American film producer (born 1984)

Matthew Kaplan (born April 14, 1984) is an American film producer. He is known for producing young adult films, particularly the To All the Boys (2018-present) film series. He is the founder and CEO of Ace Entertainment and former president of Awesomeness Films.

== Education and films ==
Kaplan grew up in Los Angeles. He said that growing up, his passions were "football and movies". He graduated from Columbia University in Manhattan, New York. He was a quarterback on the Columbia Lions football team.

After college, he was hired by CBS President and CEO Les Moonves as an intern and became director of digital development for the company. He jumped to Lionsgate Films, rising to SVP Development and Production, overseeing projects including They Came Together and The Hunger Games. Kaplan founded Chapter One Films in 2013 and signed a first-look deal with Blumhouse Productions to produce movies including The Darkness and The Lazarus Effect. In 2015, Jeffrey Katzenberg chose him to head the film division of Awesomeness.

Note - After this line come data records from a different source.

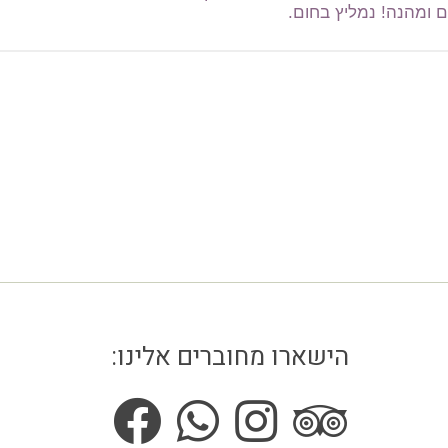
הישארו מחוברים אלינו: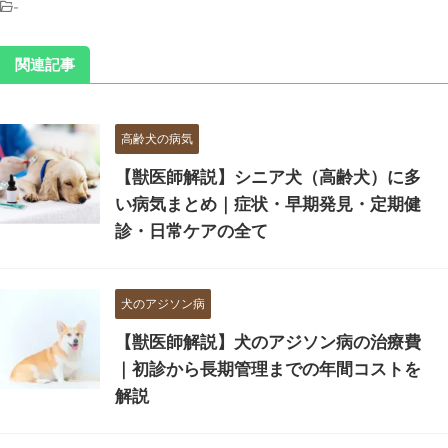
-
関連記事
高齢犬の病気
【獣医師解説】シニア犬（高齢犬）に多
い病気まとめ｜症状・早期発見・定期健
診・日常ケアの全て
犬のアジソン病
【獣医師解説】犬のアジソン病の治療費
｜初診から長期管理までの年間コストを
解説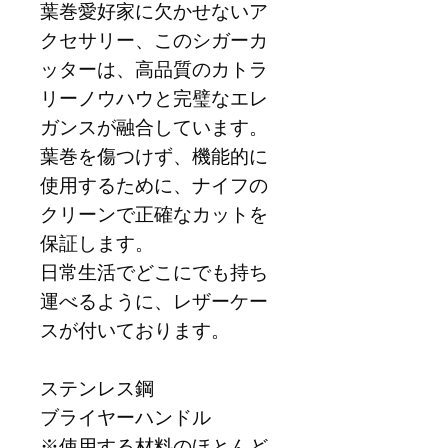
葉巻愛好家に欠かせないア
クセサリー、このシガーカ
ッターは、高品質のカトラ
リーノウハウと完璧なエレ
ガンスが融合しています。
葉巻を傷つけず、機能的に
使用するために、ナイフの
クリーンで正確なカットを
保証します。
日常生活でどこにでも持ち
運べるように、レザーケー
スが付いております。
ステンレス鋼
ブライヤーハンドル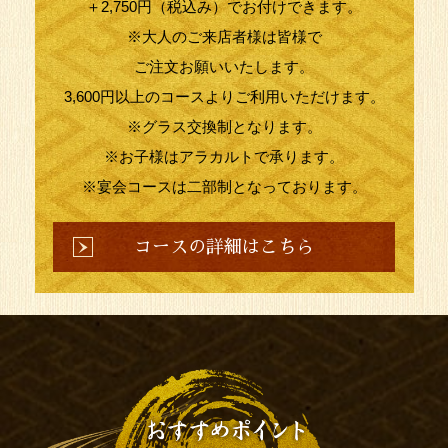
＋2,750円（税込み）でお付けできます。
※大人のご来店者様は皆様で
ご注文お願いいたします。
3,600円以上のコースよりご利用いただけます。
※グラス交換制となります。
※お子様はアラカルトで承ります。
※宴会コースは二部制となっております。
コースの詳細はこちら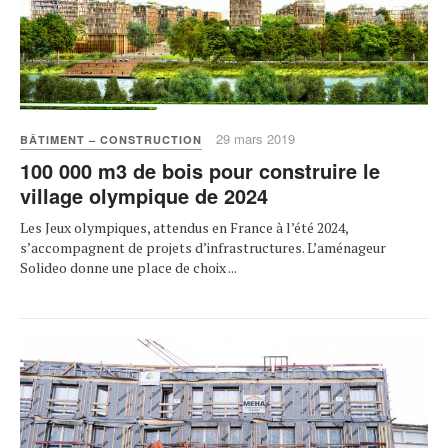
29 mars 2019
BÂTIMENT – CONSTRUCTION
100 000 m3 de bois pour construire le
village olympique de 2024
Les Jeux olympiques, attendus en France à l’été 2024,
s’accompagnent de projets d’infrastructures. L’aménageur
Solideo donne une place de choix ...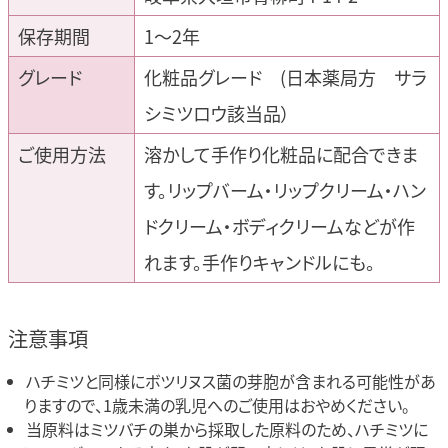
保存期間
1～2年
グレード
化粧品グレード (日本薬局方 サラ
シミツロウ該当品）
ご使用方法
溶かして手作り化粧品に配合できま
す。リップバーム・リップクリーム・ハン
ドクリーム・ボディクリームなどが作
れます。手作りキャンドルにも。
注意事項
ハチミツと同様にボツリヌス菌の芽胞が含まれる可能性があ
りますので、1歳未満の乳児へのご使用はおやめください。
当原料はミツバチの巣から採取した原料のため、ハチミツに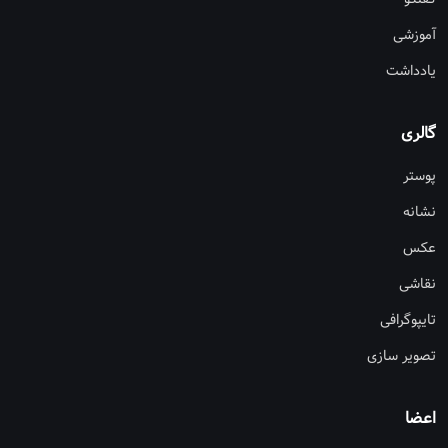
آموزشی
یادداشت
گالری
پوستر
نشانه
عکس
نقاشی
تایپوگرافی
تصویر سازی
اعضا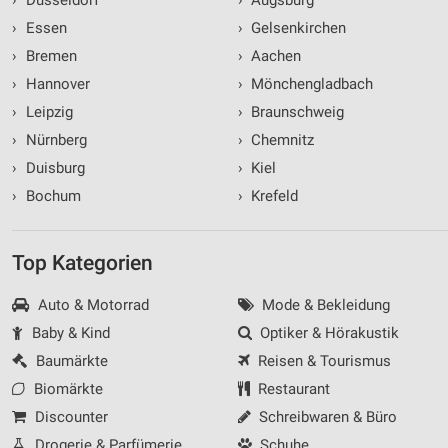
›
Düsseldorf
›
Augsburg
›
Essen
›
Gelsenkirchen
›
Bremen
›
Aachen
›
Hannover
›
Mönchengladbach
›
Leipzig
›
Braunschweig
›
Nürnberg
›
Chemnitz
›
Duisburg
›
Kiel
›
Bochum
›
Krefeld
Top Kategorien
Auto & Motorrad
Mode & Bekleidung
Baby & Kind
Optiker & Hörakustik
Baumärkte
Reisen & Tourismus
Biomärkte
Restaurant
Discounter
Schreibwaren & Büro
Drogerie & Parfümerie
Schuhe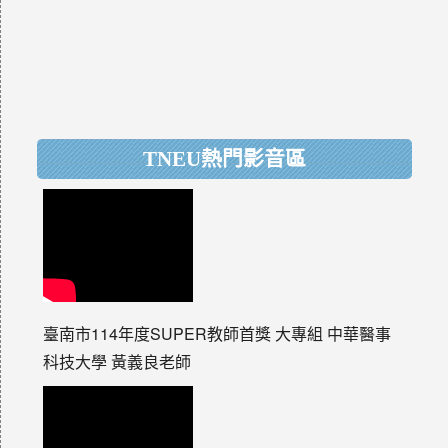
TNEU熱門影音區
臺南市114年度SUPER教師首獎 大專組 中華醫事
科技大學 黃義良老師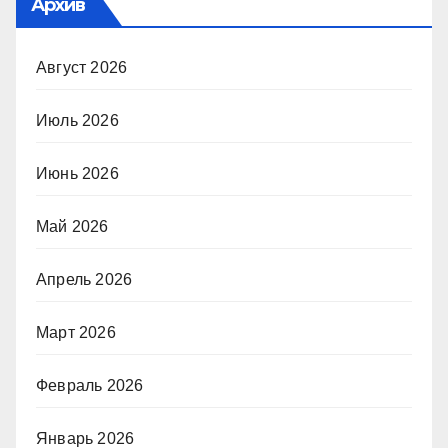
Архив
Август 2026
Июль 2026
Июнь 2026
Май 2026
Апрель 2026
Март 2026
Февраль 2026
Январь 2026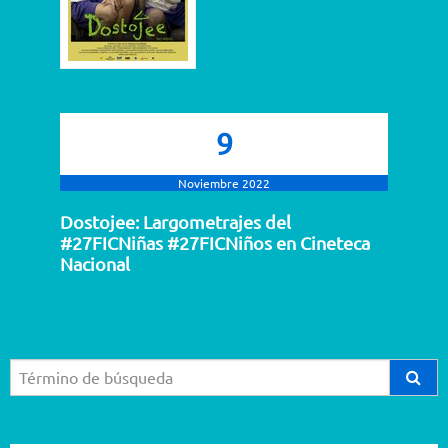
9
Noviembre 2022
Dostojee: Largometrajes del
#27FICNiñas #27FICNiños en Cineteca
Nacional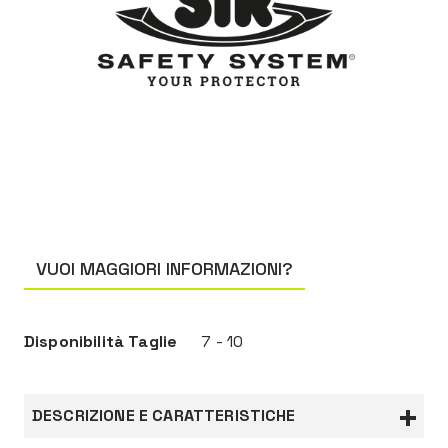
VUOI MAGGIORI INFORMAZIONI?
Disponibilità Taglie
7 - 10
DESCRIZIONE E CARATTERISTICHE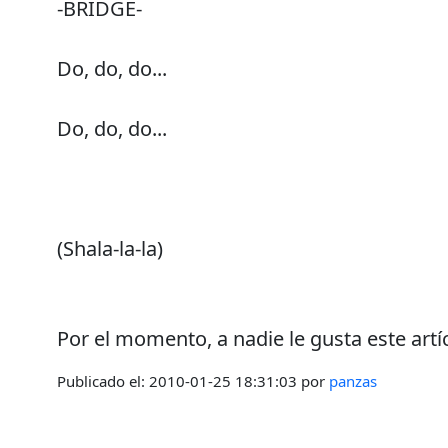
-BRIDGE-
Do, do, do...
Do, do, do...
(Shala-la-la)
Por el momento, a nadie le gusta este artí
Publicado el:
2010-01-25 18:31:03
por
panzas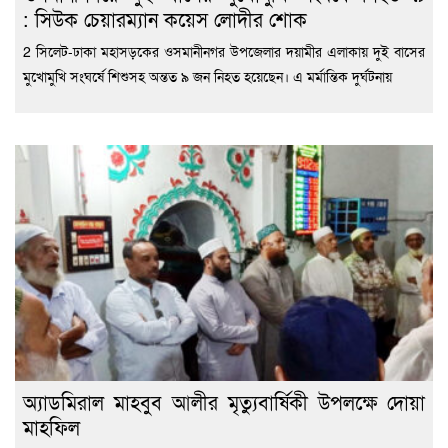
: সিউক চেয়ারম্যান কয়েস লোদীর শোক
2 সিলেট-ঢাকা মহাসড়কের ওসমানীনগর উপজেলার দয়ামীর এলাকায় দুই বাসের
মুখোমুখি সংঘর্ষে শিশুসহ অন্তত ৯ জন নিহত হয়েছেন। এ মর্মান্তিক দুর্ঘটনায়
অ্যাডমিরাল মাহবুব আলীর মৃত্যুবার্ষিকী উপলক্ষে দোয়া
মাহফিল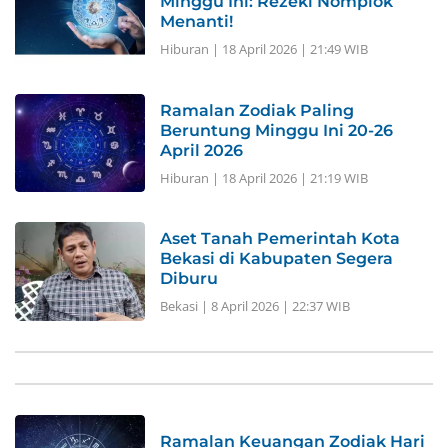
Minggu Ini: Rezeki Nomplok
Menanti!
Hiburan
|
18 April 2026 | 21:49 WIB
Ramalan Zodiak Paling
Beruntung Minggu Ini 20-26
April 2026
Hiburan
|
18 April 2026 | 21:19 WIB
Aset Tanah Pemerintah Kota
Bekasi di Kabupaten Segera
Diburu
Bekasi
|
8 April 2026 | 22:37 WIB
Ramalan Keuangan Zodiak Hari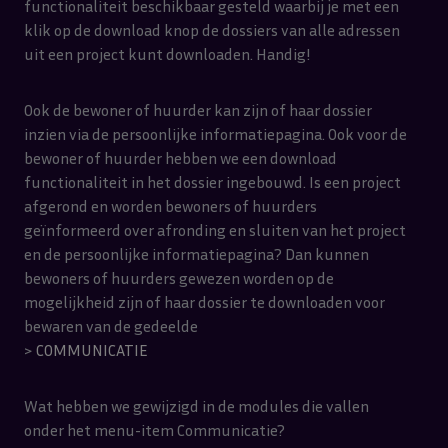
functionaliteit beschikbaar gesteld waarbij je met een
klik op de download knop de dossiers van alle adressen
uit een project kunt downloaden. Handig!
Ook de bewoner of huurder kan zijn of haar dossier
inzien via de persoonlijke informatiepagina. Ook voor de
bewoner of huurder hebben we een download
functionaliteit in het dossier ingebouwd. Is een project
afgerond en worden bewoners of huurders
geïnformeerd over afronding en sluiten van het project
en de persoonlijke informatiepagina? Dan kunnen
bewoners of huurders gewezen worden op de
mogelijkheid zijn of haar dossier te downloaden voor
bewaren van de gedeelde
>
COMMUNICATIE
Wat hebben we gewijzigd in de modules die vallen
onder het menu-item Communicatie?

Kaplan began Ace Entertainment in 2017, producing the film To All the Boys I've Loved Before and its sequels.

In 2026, reports emerged that he and Alex Cooper created a hostile work environment at Unwell Network.

== Personal life ==
From 2001 to 2004, while attending Columbia University, Kaplan dated designer Ashley Olsen, who was underage at the time. In 2016, he married Australian actress Claire Holt. He filed for divorce a day before their anniversary in 2017.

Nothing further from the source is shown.